“I can’t buy them blankets with my own money.”

December 3, 2012


Nada_syria

Nadia, 30, has four young children. Zahra, her youngest, is only
five months old. Her other two daughters, Hela and Shahad,
have begun coughing. They are living in a bare building in northern
Lebanon, where they have taken refuge after fleeing growing
violence in Syria. With winter approaching, the mother-of-four
increasingly fears for her children’s health and wellbeing.

“We left – they were bombing our village. We didn’t dare to sleep in our houses from the
bombing. Our neighbour’s house was destroyed, to the ground. We ran away and came here.
We ran here, me and my little children. I was pregnant. Now it has been eight months. We are
living in the cold. It’s very cold here. We haven’t any blankets, or even food for the baby.

Life is hard here. It’s cold. We are scared of hunger. We are scared because we don’t have
blankets. We are scared of the winter … all of my children are sick.

Looking down at baby Zahra in her arms, Nadia says, “This is my daughter. She’s sick. She’s five
months old and shouldn’t be in such a room. It’s very cold. There’s nothing to warm us. We
don’t have a heating system. We don’t have fire or gas.
If we want to heat something up, we
make a fire outside. If I want to wash the baby, we have to make a fire, heat the water outside
and then wash her.

“We weren’t like this in our country. It wasn’t our choice to leave. We are forced to live here.  It’s not our decision. We want to go back to our country as soon as possible, because our
circumstances were better there.
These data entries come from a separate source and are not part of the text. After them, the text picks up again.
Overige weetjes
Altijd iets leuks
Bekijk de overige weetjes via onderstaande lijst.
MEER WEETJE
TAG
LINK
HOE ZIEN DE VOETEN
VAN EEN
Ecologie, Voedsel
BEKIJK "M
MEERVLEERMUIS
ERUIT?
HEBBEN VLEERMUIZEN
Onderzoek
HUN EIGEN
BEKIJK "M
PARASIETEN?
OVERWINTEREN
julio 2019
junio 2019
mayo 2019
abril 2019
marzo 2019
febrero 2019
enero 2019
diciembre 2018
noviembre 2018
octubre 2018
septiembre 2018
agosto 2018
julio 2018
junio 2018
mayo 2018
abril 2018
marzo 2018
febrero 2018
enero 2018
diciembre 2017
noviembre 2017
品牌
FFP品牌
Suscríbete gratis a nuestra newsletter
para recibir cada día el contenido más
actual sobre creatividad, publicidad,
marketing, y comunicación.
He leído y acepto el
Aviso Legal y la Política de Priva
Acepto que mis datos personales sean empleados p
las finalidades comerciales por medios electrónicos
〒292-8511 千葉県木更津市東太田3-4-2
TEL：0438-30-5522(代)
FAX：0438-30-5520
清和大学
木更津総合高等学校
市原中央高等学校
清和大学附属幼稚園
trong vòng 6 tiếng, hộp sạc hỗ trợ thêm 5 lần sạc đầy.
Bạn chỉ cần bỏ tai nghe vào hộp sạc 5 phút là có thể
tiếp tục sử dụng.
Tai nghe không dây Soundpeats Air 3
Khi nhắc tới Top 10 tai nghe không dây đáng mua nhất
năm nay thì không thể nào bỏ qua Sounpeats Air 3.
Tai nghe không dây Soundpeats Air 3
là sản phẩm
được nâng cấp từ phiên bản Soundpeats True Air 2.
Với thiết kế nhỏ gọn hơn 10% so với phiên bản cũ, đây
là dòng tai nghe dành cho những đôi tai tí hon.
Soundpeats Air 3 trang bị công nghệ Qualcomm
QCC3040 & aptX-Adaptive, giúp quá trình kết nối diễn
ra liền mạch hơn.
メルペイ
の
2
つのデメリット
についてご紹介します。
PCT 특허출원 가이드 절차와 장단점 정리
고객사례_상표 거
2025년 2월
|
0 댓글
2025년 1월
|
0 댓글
We were happy and comfortable in our country. But we
were forced to come here. We were too scared. That is why we came here. We ran away
from bombing.”

But finding respite from the conflict has not ensured a safe existence for Nadia or her
children. With no income and next to no money, Nadia isn’t able to buy her children food,
milk, winter clothes or blankets to keep them warm and healthy. “I can’t buy them blankets
with my own money. I feel I am weak because I can’t offer anything for my daughter
. She’s five
months old – she doesn’t know anything. i’m the one who is supposed to offer her what she
needs. She’s only five months old, she’s still so young.”